_ASSIGNED TASK_.
Please report, as a bare number, how many lines below include the string "edge".
(Beginning of MATERIAL FOR THIS EXERCISE)
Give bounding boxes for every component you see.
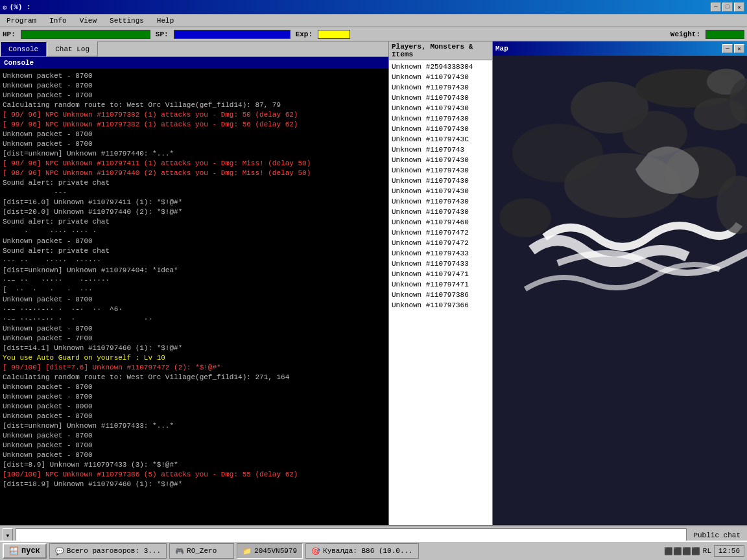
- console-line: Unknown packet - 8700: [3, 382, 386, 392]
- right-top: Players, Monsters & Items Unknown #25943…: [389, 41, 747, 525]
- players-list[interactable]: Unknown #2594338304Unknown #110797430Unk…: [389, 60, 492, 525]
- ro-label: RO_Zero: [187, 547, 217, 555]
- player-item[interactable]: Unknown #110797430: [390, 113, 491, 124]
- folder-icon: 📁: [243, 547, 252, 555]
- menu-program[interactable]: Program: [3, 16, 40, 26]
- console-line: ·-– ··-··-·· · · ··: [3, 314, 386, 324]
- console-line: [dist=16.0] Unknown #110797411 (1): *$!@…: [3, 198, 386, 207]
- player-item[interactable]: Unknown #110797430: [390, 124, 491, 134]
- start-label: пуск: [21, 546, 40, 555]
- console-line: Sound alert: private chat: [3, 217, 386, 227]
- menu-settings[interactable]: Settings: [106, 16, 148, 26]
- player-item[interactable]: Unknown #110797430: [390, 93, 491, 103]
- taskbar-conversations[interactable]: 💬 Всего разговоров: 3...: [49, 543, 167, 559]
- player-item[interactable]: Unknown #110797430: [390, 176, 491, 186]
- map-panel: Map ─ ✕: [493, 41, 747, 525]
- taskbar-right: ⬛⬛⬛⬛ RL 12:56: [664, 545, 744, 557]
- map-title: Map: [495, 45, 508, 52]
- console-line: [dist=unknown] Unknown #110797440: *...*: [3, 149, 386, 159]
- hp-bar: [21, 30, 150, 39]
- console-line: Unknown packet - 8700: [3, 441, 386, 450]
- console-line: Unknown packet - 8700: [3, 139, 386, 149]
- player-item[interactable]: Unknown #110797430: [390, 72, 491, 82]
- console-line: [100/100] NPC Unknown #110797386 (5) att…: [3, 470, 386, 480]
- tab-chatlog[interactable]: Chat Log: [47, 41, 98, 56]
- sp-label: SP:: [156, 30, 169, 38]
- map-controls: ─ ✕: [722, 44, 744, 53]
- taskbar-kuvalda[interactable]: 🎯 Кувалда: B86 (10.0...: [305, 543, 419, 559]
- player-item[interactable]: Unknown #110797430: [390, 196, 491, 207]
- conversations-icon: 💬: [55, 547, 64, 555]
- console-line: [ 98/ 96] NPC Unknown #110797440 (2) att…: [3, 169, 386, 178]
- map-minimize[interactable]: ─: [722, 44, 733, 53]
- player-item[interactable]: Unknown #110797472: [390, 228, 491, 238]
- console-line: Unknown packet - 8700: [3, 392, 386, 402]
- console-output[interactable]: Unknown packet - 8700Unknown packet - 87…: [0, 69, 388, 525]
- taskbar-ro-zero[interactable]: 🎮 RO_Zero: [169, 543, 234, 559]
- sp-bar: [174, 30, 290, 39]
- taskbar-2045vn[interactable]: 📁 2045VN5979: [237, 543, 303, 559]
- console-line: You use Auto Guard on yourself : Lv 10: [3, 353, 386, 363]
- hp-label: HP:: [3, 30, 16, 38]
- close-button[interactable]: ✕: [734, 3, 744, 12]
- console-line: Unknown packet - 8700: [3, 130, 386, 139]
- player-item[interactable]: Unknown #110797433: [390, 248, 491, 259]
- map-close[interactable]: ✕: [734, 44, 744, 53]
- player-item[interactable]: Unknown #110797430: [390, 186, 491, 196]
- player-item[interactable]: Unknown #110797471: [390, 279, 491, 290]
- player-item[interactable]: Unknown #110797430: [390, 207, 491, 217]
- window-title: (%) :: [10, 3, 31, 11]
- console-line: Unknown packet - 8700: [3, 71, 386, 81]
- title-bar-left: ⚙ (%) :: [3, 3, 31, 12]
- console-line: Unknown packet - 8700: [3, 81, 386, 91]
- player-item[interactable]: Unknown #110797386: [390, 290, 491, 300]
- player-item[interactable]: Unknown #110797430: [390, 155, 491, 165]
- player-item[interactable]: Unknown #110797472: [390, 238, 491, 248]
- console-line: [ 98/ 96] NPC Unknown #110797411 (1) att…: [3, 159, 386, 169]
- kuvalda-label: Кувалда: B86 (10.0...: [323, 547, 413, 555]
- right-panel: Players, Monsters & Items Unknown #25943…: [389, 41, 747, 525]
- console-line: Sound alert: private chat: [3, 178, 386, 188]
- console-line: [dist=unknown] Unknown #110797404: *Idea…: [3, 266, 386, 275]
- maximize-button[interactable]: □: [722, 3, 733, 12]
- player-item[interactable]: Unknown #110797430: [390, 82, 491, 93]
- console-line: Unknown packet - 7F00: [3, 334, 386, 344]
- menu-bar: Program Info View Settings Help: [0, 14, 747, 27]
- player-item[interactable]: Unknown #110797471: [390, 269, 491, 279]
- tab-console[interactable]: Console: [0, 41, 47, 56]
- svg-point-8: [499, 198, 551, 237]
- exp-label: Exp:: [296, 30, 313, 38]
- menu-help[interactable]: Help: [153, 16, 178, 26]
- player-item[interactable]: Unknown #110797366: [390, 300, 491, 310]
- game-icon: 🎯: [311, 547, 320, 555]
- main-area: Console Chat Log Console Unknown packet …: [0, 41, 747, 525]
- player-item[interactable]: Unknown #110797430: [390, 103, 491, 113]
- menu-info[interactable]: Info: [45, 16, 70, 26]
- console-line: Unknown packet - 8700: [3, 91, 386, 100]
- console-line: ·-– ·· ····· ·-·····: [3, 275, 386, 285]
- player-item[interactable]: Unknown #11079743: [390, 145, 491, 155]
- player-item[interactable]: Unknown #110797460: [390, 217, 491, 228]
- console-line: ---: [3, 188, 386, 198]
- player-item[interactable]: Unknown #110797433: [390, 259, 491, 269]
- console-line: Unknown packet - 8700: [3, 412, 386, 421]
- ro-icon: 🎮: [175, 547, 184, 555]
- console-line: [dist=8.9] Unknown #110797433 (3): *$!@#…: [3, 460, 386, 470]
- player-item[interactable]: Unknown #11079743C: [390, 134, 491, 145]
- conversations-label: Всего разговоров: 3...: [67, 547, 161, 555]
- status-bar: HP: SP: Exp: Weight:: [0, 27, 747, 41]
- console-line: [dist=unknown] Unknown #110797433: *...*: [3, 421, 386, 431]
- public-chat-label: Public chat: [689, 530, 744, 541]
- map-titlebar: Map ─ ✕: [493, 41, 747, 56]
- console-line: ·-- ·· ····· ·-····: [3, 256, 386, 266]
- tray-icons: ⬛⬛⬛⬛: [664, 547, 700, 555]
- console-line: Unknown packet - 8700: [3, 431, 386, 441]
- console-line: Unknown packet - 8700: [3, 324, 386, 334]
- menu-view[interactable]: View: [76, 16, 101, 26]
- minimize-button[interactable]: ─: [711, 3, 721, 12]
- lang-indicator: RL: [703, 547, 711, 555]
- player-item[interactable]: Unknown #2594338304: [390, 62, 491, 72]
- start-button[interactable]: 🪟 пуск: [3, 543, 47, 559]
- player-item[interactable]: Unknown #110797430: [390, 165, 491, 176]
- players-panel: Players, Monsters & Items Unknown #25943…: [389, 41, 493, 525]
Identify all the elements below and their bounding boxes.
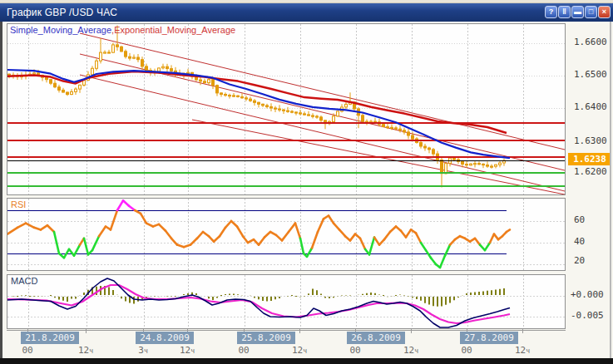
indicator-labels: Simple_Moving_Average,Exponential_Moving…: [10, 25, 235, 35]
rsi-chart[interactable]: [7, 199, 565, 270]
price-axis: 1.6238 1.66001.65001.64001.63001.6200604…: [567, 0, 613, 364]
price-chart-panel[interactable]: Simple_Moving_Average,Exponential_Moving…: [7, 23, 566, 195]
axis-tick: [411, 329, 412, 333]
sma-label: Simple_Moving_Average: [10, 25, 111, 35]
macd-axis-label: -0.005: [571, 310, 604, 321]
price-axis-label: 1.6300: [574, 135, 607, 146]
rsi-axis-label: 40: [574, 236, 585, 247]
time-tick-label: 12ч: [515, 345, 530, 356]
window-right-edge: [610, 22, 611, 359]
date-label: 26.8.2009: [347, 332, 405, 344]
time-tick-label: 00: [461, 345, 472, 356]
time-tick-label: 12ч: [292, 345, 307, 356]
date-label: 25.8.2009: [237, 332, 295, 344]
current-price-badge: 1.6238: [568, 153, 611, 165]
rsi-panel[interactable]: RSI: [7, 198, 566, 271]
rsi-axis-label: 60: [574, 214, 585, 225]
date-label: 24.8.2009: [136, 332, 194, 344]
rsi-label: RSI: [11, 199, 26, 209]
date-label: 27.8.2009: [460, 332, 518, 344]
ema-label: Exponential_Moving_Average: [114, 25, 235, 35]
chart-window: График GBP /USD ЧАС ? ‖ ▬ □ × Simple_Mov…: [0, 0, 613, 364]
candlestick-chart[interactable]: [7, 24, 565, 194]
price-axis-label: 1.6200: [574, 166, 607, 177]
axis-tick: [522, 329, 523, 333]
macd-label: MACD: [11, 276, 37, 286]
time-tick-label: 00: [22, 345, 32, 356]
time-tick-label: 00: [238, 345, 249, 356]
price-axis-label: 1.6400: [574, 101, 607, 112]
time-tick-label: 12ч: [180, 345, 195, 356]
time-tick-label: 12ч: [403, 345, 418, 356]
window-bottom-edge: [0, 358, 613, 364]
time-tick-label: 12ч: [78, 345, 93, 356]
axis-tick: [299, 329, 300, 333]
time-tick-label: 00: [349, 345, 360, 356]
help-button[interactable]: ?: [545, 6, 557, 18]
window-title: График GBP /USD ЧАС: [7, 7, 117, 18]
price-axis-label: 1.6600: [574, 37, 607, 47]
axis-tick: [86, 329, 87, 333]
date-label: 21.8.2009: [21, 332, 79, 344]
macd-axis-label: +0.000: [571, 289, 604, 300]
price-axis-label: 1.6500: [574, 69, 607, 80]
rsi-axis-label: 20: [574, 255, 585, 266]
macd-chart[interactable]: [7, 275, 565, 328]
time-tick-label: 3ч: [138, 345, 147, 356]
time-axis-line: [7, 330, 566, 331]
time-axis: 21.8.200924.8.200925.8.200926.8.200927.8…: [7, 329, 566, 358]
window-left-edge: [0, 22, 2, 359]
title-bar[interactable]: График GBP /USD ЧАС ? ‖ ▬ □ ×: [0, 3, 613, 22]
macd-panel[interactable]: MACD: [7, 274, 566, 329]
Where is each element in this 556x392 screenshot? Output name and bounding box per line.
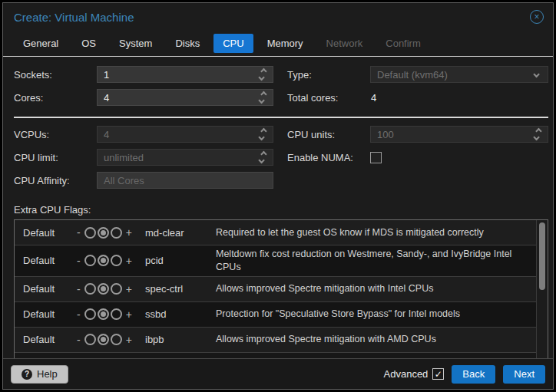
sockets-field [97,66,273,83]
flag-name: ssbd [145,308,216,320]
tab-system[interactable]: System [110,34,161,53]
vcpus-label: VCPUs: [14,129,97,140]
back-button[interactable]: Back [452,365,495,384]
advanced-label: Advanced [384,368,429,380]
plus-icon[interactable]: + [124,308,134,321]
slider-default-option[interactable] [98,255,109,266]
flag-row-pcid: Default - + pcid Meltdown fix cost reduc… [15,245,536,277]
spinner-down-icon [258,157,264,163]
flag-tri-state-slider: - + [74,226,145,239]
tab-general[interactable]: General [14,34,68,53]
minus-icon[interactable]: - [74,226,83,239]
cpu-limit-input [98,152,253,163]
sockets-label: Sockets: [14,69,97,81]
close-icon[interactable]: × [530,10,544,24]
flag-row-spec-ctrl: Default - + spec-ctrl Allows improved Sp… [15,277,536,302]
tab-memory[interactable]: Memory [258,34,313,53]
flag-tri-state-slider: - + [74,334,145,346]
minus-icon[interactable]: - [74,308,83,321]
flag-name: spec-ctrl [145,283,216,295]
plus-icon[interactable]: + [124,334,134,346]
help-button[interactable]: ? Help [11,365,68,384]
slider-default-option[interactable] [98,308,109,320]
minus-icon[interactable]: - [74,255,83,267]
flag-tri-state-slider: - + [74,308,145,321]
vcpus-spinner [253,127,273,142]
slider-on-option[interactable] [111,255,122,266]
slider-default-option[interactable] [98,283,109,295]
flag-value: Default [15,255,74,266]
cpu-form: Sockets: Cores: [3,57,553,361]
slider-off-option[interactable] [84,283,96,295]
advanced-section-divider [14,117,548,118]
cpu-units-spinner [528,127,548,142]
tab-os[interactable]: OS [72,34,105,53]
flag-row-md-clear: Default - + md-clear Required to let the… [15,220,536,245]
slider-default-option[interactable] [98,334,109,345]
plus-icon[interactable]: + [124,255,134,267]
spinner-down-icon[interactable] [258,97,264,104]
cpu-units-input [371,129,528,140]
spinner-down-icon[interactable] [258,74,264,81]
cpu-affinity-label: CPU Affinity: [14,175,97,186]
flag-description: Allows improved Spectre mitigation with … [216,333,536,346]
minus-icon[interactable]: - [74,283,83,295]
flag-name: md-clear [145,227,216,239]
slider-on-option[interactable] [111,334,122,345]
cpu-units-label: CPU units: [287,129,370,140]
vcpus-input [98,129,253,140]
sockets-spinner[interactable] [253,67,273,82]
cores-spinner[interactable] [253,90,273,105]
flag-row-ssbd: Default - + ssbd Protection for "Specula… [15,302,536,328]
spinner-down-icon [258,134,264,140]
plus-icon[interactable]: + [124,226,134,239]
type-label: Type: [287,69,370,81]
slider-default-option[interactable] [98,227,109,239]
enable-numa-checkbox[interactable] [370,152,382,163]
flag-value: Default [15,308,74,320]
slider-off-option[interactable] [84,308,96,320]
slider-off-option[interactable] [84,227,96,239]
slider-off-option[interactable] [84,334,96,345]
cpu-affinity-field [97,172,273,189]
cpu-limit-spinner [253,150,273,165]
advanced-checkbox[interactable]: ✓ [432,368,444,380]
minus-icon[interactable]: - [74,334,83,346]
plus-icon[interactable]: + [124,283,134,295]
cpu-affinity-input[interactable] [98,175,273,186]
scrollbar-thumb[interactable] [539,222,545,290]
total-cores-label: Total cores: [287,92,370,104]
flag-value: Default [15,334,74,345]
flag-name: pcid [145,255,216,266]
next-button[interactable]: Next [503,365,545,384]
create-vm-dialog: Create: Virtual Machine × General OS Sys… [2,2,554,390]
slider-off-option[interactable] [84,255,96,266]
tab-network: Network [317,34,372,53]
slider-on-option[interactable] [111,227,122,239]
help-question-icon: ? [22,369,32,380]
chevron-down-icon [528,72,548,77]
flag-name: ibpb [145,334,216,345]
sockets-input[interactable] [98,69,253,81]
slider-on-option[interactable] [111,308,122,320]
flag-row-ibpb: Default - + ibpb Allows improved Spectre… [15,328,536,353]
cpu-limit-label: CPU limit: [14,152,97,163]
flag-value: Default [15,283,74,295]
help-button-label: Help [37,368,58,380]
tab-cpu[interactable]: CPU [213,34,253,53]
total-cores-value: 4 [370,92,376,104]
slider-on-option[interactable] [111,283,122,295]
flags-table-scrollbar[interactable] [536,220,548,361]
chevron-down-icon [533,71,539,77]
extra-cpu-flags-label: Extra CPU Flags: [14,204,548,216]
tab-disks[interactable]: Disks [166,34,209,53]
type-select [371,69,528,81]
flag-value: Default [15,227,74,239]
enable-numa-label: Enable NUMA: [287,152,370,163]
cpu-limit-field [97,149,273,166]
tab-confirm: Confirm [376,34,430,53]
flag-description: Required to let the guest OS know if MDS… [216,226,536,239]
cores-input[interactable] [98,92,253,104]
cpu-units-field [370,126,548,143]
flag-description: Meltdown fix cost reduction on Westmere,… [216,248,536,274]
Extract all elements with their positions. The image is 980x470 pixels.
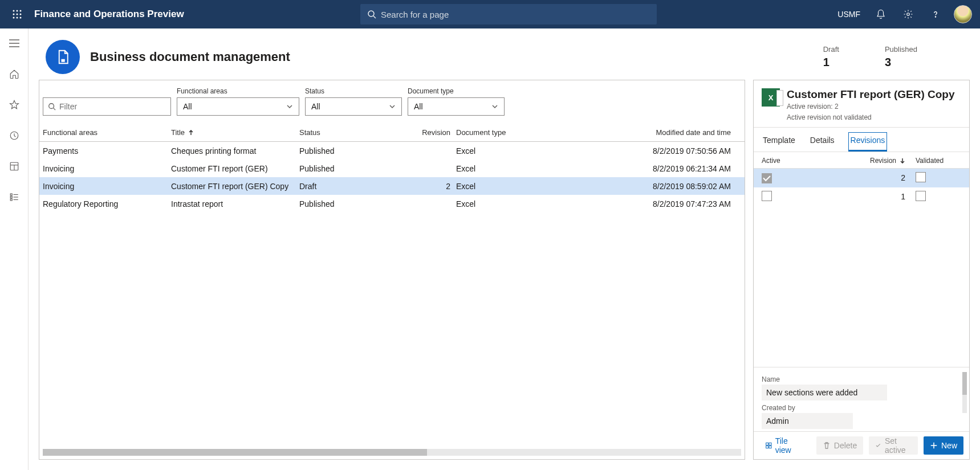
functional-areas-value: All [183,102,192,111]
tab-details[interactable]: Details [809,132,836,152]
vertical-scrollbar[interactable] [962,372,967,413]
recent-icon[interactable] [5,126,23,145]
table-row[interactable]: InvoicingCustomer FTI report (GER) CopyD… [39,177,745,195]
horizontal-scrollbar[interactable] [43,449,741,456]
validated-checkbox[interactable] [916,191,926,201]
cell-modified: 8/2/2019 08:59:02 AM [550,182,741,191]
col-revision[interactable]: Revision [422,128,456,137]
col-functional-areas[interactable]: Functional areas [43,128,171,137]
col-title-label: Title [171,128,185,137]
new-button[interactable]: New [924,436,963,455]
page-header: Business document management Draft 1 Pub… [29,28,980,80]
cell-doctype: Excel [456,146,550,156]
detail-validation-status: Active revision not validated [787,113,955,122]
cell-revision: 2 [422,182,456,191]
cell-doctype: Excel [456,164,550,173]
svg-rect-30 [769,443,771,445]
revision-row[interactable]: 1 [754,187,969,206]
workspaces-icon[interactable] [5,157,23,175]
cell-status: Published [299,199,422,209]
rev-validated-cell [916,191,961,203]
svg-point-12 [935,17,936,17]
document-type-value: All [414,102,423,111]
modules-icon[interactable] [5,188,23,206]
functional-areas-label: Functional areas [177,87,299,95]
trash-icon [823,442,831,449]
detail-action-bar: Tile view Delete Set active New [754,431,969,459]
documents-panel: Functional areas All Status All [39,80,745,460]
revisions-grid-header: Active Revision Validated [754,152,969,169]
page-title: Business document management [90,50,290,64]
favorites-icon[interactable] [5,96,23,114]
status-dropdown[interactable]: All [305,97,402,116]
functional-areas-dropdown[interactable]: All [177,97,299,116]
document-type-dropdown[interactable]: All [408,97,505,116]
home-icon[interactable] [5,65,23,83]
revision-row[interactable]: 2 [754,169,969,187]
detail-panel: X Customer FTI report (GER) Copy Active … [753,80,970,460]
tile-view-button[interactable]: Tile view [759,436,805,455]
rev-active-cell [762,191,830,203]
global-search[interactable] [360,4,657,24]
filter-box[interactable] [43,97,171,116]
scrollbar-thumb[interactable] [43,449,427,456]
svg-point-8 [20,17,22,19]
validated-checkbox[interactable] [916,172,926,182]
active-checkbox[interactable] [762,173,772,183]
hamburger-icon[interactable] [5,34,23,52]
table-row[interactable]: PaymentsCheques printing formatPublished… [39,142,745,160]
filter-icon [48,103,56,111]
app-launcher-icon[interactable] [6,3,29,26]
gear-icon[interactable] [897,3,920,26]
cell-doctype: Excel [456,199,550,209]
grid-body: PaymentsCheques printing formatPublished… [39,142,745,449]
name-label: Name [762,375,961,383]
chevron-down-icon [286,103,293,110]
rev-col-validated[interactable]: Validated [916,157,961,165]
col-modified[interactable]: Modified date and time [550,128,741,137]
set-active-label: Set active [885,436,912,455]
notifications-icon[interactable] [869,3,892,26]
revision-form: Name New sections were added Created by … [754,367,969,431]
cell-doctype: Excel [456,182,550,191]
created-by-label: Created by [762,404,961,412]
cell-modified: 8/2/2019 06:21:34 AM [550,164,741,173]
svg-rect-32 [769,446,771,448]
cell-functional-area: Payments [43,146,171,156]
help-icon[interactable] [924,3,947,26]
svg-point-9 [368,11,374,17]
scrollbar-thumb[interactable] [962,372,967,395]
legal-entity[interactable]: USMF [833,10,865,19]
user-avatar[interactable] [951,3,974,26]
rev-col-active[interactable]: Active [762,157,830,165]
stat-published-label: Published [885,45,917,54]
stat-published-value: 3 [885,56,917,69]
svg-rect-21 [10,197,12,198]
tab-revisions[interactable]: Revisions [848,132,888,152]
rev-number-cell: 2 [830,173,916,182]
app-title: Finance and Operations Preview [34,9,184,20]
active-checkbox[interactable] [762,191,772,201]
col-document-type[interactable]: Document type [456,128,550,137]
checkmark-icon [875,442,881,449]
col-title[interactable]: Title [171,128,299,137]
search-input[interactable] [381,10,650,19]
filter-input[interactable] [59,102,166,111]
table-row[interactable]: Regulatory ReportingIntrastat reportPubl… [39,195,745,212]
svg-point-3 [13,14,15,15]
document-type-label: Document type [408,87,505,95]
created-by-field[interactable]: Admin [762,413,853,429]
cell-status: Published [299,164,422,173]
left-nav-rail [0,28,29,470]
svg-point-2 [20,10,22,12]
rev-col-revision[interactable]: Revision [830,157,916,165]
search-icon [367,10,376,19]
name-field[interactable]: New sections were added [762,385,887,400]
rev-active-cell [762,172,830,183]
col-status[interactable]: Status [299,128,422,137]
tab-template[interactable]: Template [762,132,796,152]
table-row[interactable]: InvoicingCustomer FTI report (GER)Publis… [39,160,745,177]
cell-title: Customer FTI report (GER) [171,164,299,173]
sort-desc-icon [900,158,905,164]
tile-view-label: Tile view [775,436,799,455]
(End of MATERIAL FOR THIS EXERCISE)
_EXPECTED OUTPUT_.
3